Dear Next President:
In many cases, it is human nature to look more at the short term than the long term. Staying up late and regretting it when you have to go to school the next day, procrastinating on an assignment until the day before it’s due, hurriedly writing down answers to get the homework done and then realizing you didn’t even know what the chapter was about when the test comes up, all scenarios we know too well.
This is what is happening with arguably the most important issue to the human race: saving the environment. Perhaps “save” isn’t the correct word, as humans have already destroyed this planet beyond repair. What we can do is slow the damage and try our best to erase what damage we can.
One of the more specific problems under the broad topic of “environment” is the massive consumption of fresh water. In the article “Water Wars: The Next Great Driver of Global Conflict?” from The National Interest magazine, the topic of water wars is discussed. This may not be something we, in America, think as much about, because we are a first-world country with access to an abundance of resources many other countries cannot afford. The article touches on many important points.
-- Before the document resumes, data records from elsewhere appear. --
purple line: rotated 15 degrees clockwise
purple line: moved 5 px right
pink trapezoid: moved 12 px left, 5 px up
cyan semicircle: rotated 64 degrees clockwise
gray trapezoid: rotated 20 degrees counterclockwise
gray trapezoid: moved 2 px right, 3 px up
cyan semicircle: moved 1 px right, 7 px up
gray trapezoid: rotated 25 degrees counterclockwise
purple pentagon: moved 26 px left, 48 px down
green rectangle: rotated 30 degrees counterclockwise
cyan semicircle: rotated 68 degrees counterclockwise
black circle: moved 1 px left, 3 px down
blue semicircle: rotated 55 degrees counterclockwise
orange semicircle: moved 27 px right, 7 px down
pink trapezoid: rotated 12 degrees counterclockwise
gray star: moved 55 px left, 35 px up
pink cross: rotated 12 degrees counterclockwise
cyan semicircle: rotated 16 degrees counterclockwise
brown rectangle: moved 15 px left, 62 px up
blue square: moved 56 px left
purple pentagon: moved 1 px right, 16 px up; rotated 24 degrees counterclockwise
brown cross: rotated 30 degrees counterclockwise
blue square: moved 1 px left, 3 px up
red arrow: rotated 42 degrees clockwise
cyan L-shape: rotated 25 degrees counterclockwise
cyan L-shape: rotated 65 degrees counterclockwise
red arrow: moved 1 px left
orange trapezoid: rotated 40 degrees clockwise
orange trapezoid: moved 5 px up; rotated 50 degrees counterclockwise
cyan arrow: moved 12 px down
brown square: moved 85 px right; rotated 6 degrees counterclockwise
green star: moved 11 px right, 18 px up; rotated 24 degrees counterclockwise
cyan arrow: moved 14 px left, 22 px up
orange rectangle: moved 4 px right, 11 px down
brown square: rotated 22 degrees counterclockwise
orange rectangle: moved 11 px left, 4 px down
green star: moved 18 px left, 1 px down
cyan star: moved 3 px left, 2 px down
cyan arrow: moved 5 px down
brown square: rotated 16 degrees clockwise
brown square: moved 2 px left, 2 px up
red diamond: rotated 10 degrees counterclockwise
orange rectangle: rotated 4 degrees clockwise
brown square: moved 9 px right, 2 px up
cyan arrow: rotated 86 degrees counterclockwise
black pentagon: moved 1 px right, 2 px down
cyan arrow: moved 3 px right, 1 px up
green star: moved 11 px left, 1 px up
First, it discusses the common hope that since water wars have not happened before, they will not happen in the future. However, the future is a vastly different place than the past. With the rate we are consuming resources and the amount of waste that we produce, it is undeniable that the world from the past can be no more.
This is another point the article touches on, the fact that we may be entering a new age (the Anthropocene) because the effect humans have had on the Earth’s natural cycles has been so great. The most important feature of this new age is an unstable climate, as seen already in the rise of natural disasters such as wildfires, droughts, and floods.
The resource that links them all is one that is invaluable and under appreciated, one vital to the very existence of life: water. Fresh water. Already we see groundwater reservoirs being consumed faster than they can be replenished. Add on the unpredictable weather patterns global warming and the destruction of the planet have contributed to, and what we’re looking at is an uncertain, unstable, and devastating problem with fresh water that has the potential to turn into a deadly and worldwide conflict.
The people that will be most affected by the deterioration of the environment are the ones that have no say in and have no ability to prevent it from happening; the next generation. That is why we have a responsibility to discuss and find solutions to the problem now. America, as a developed country and one with more access to water than most others, has the responsibility to lead the international conversation on the future conservation and replenishment of this valuable resource and its use.
There is no downside to starting the conversation and every downside to remaining silent until the problem reaches a critical point, with no turning back.